Incapables de battre Lorient au Parc (2-2), les Parisiens se présentent à Munich fragilisés. Un résultat qui ravive les doutes avant la plus grande épreuve de la saison.
Quand on joue pour l'Europe et qu'on ne peut pas vaincre une équipe de Bretagne, il est temps de se poser les bonnes questions. Le PSG a gâché une occasion en or de se mettre en confiance avant d'affronter le Bayern Munich en Ligue des champions, s'inclinant face à Lorient sur le score de 2-2 au Parc des Princes. Ce n'est pas un résultat, c'est un diagnostic. Et il n'est pas réjouissant.
Quand l'efficacité joue des tours au Paris Saint-Germain
Le match aura la forme d'une parabole désenchantée. Dominateurs en première période, les Parisiens ont largement eu les occasions pour faire le break. Kylian Mbappé, de son côté, n'a pas trouvé le cadre quand il le fallait. C'est d'ailleurs l'une des grandes frustrations de cette rencontre: le PSG a déroulé un football maîtrisé, avec 65% de possession et 18 tirs au total, mais n'a jamais vraiment tué le match.
Lorient, équipe inégale capable aussi bien de boxer que de se faire écraser, s'est accroché comme une équipe qui n'avait rien à perdre. C'est presque un reproche qu'on peut adresser aux Parisiens: jouer comme si la victoire était acquise d'avance. L'inattention collective s'est payée au prix fort quand les Bretons ont égalisé puis pris l'avantage en deuxième période. Revenir deux fois au score n'est jamais glorieux.
Ce qui pose question, c'est la régularité défensive. Depuis le début de saison, le PSG laisse trop d'espaces. Les transitions offensives de Lorient ont trouvé des autoroutes qu'aucune équipe de haut niveau ne devrait offrir. Et puis il y a cette capacité à ne pas concrétiser qui hante les Parisiens depuis des mois. Vingt-cinq occasions échouées en Ligue 1 ces dernières semaines. À un certain niveau, on ne peut pas se permettre ce luxe.
Munich, le vrai moment de vérité
Ce match contre Lorient aura au moins le mérite de montrer que le Bayern Munich ne pardonnera pas les mêmes erreurs. L'Allianz Arena n'est pas le Parc des Princes. À Munich, les équipes allemandes jouent avec une discipline, une rigueur tactique et une conversion offensive que le PSG vient de démontrer ne pas maîtriser en ce moment. Revenir deux fois au score là-bas, ce ne sera jamais possible.

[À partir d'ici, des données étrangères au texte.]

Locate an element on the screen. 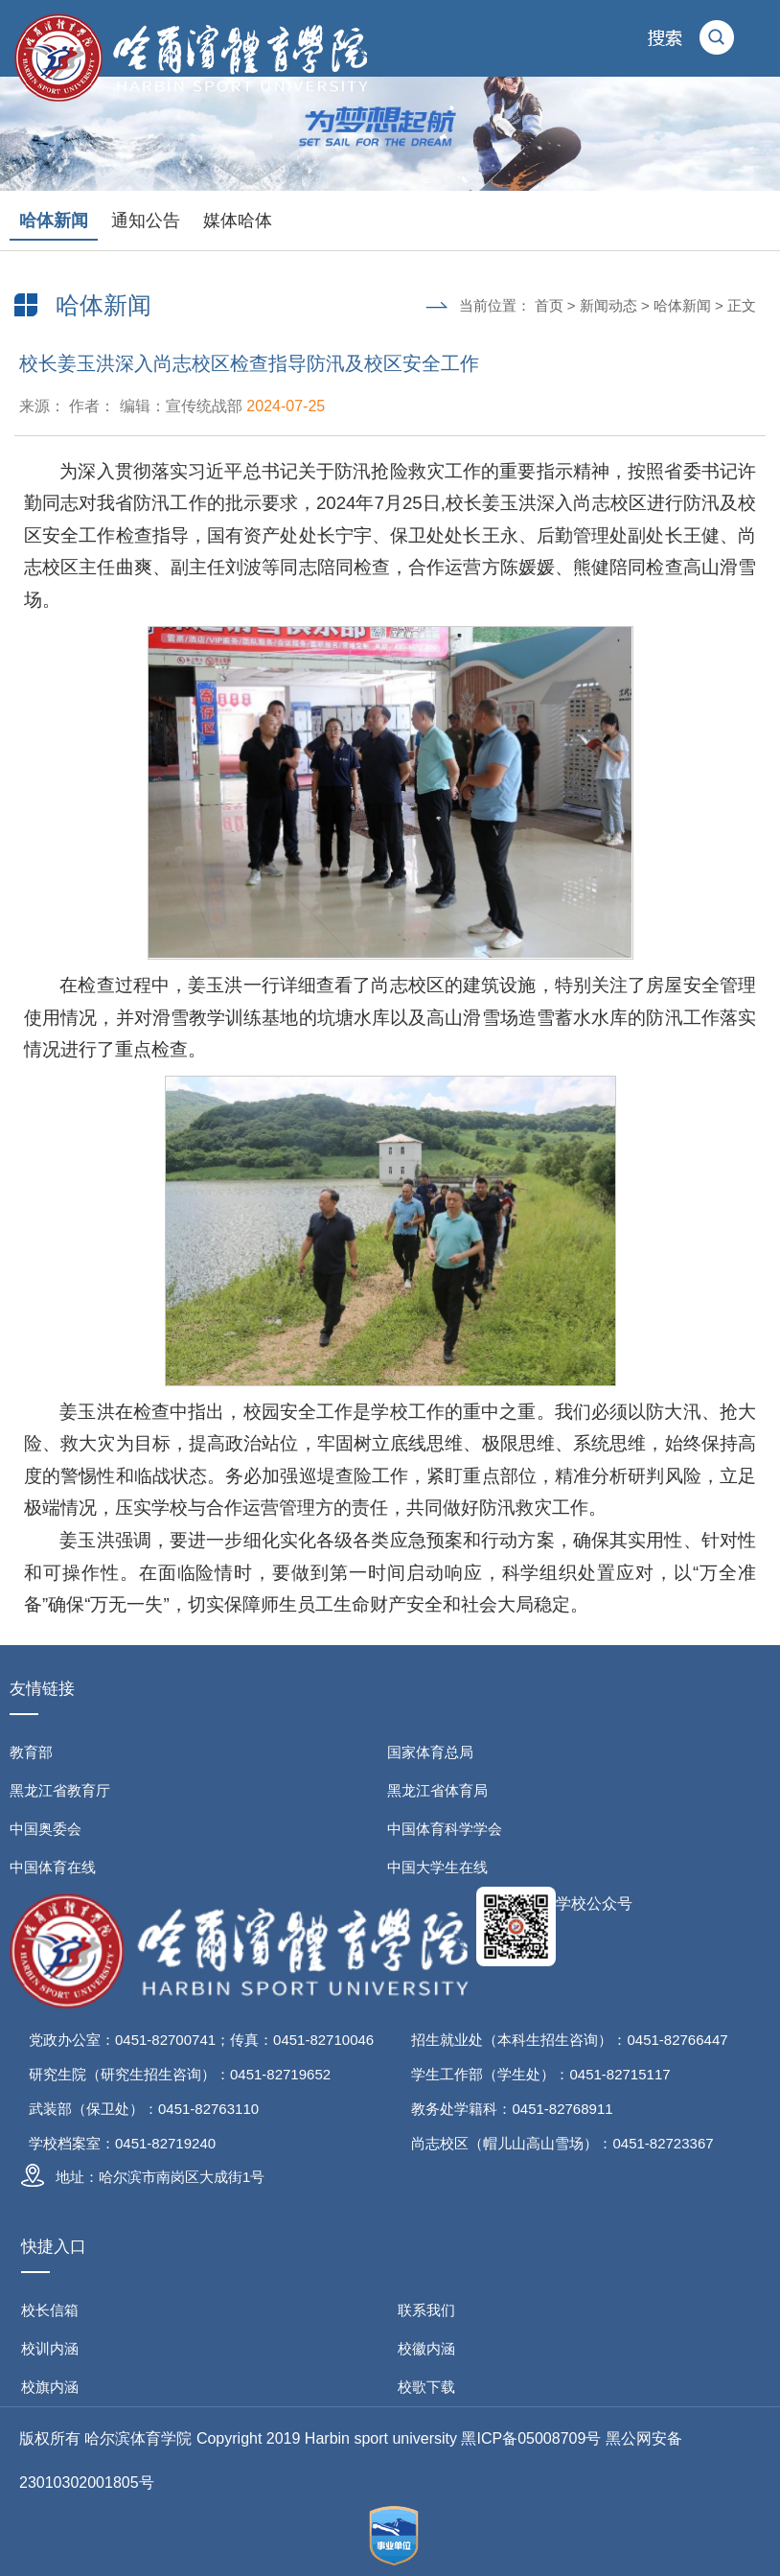  教育部 is located at coordinates (31, 1752).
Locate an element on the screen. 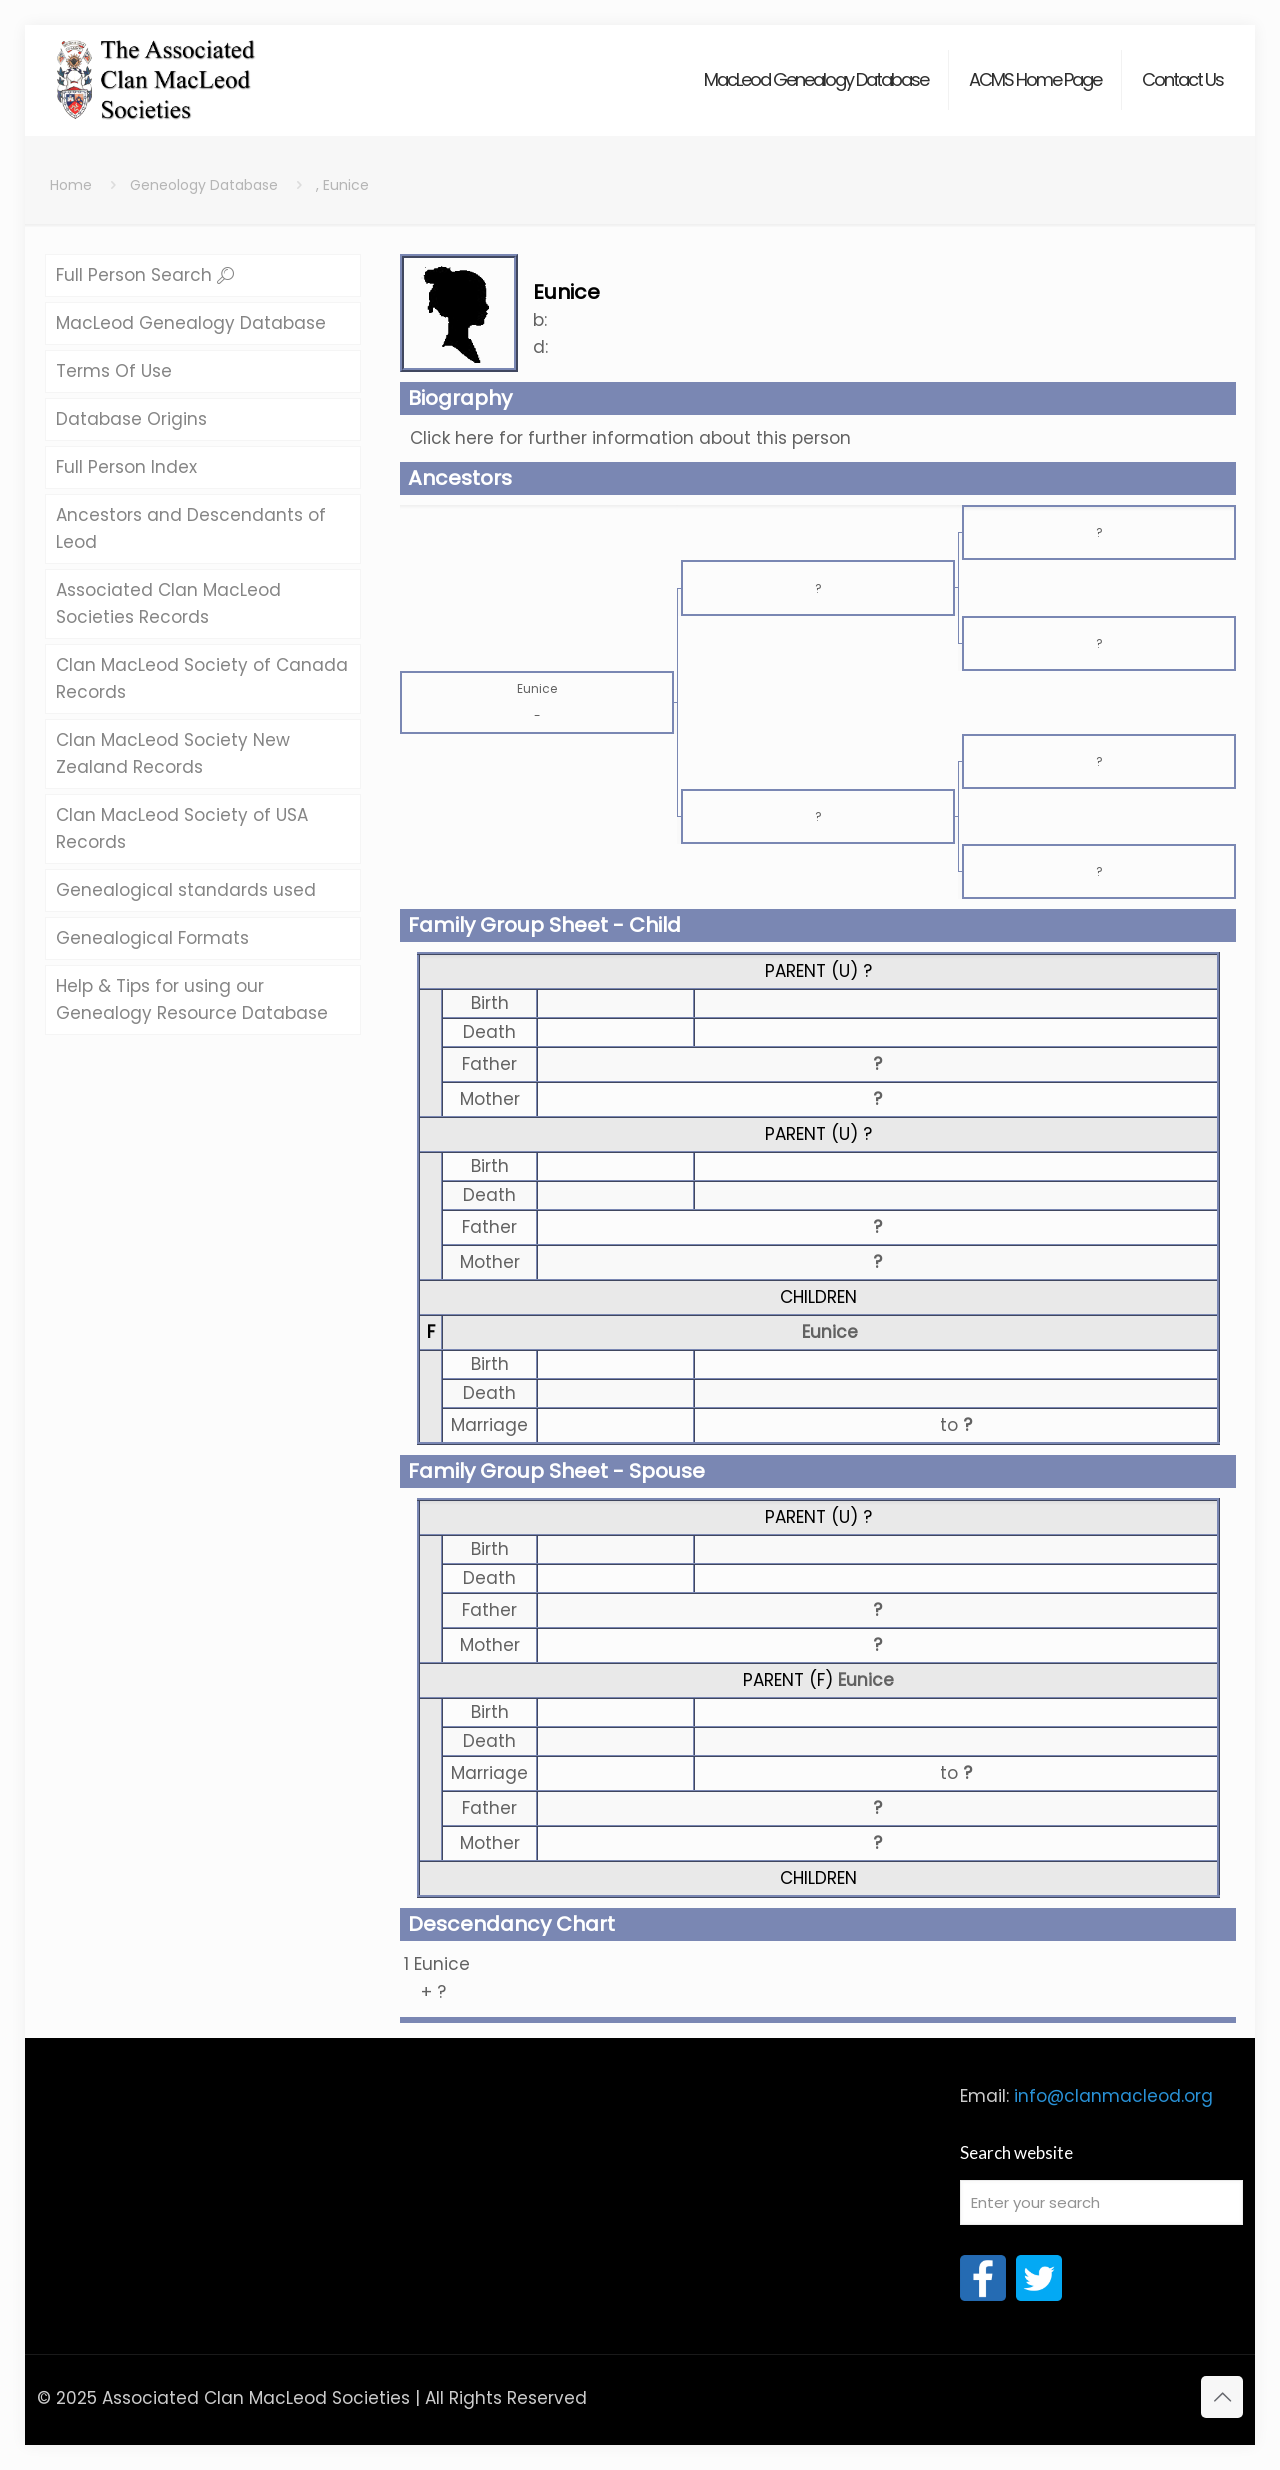 This screenshot has height=2470, width=1280. Clan MacLeod Society of USA Records is located at coordinates (182, 828).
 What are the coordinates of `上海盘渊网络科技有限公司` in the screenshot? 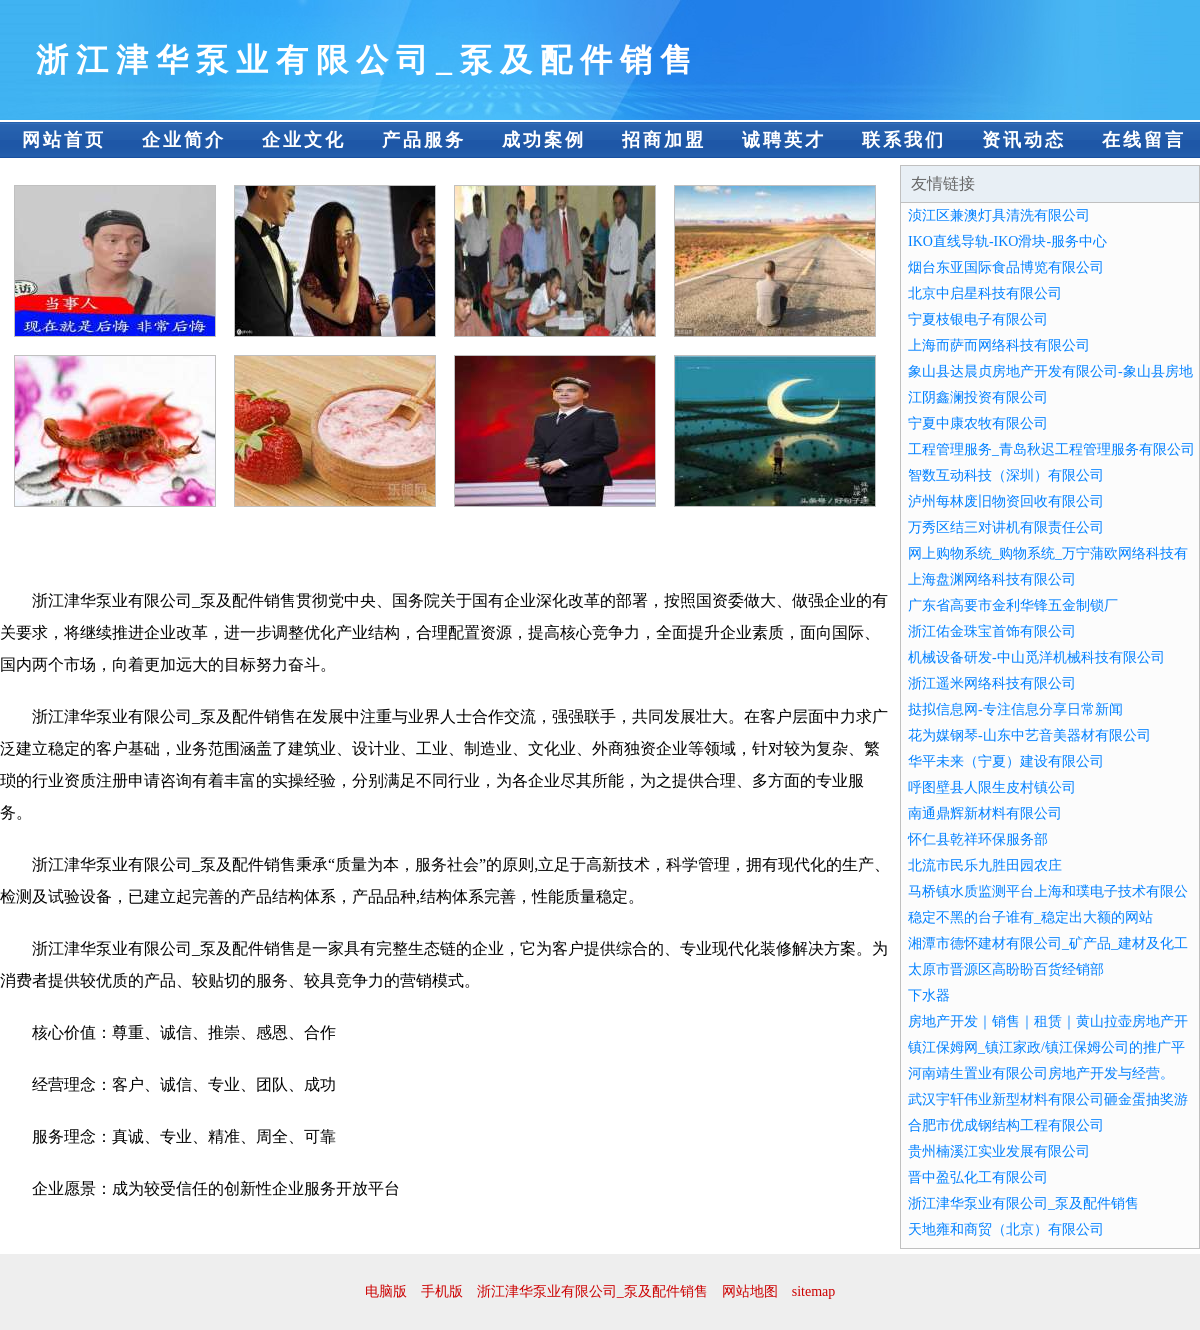 It's located at (992, 579).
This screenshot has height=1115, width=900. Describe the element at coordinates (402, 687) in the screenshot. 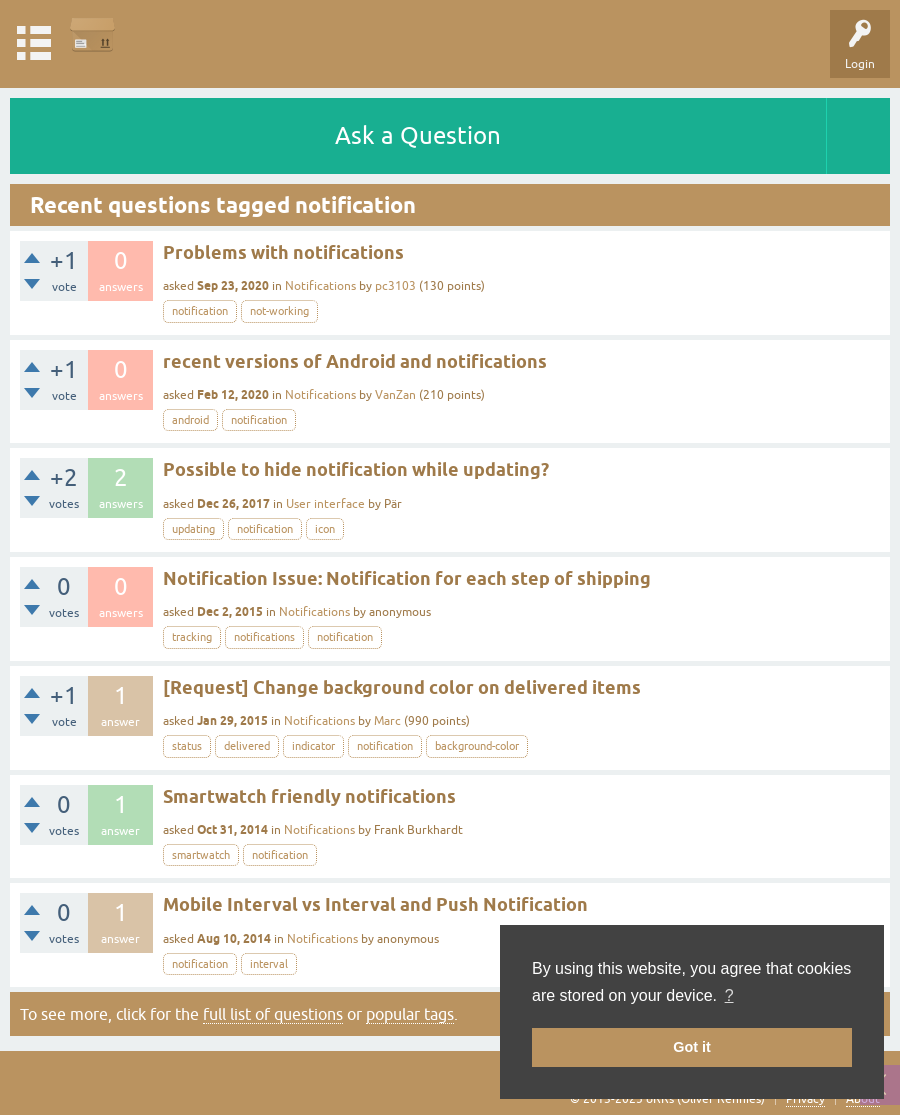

Luis Enrique se retrouve face à un dilemme classique: comment remotiver une équipe après un résultat décevant sans la paralyser avec des critiques trop dures? Le technicien espagnol aura 48 heures pour trouver les mots. Et surtout, pour trouver des solutions tactiques. Car c'est bien là que le bât blesse. Aucune ajustement décisif n'a été tenté lors de la deuxième période quand Lorient a commencé à revenir.
Les chiffres disent tout: 52% de conversion des occasions pour le PSG contre 40% pour Lorient. C'est déjà mauvais. Mais face au Bayern, qui affiche des statistiques inverses depuis plusieurs années, c'est du suicide. Les Bavarois, eux, ne laissent rien au hasard. Une possession similaire se convertit en quatre ou cinq buts. Le PSG devra donc bénéficier d'un miracle collectif ou d'une performance transcendante pour espérer quelque chose à l'extérieur.
Ce 2-2 de Lorient aura au moins une vertu: rappeler que le football parisien, même avec ses stars, reste fragile. Fragile dans sa mentalité de compétiteur, fragile dans sa solidité défensive, fragile dans sa capacité à encaisser une adversité mineure. C'est ce type de fragilité qui, face au Bayern, se transforme en débâcle.
- 18 tirs pour le PSG, mais seulement 2 buts marqués
- 65% de possession parisienne, insuffisant pour écraser Lorient
- 5 buts encaissés en 3 matchs de Ligue 1, une moyenne défensive inquiétante
- 3 matchs sans victoire avant d'affronter le Bayern en Ligue des champions
Il reste encore quarante-huit heures avant Munich. Deux jours pour reconstituer une confiance passablement écornée et pour retrouver cette dimension de favori qui définit le PSG en Europe. Mais à la vitesse où vont les choses, on se demande si ce délai suffira à réparer ce qui vient de se casser au Parc des Princes. Le Bayern, lui, ne se posera pas la question.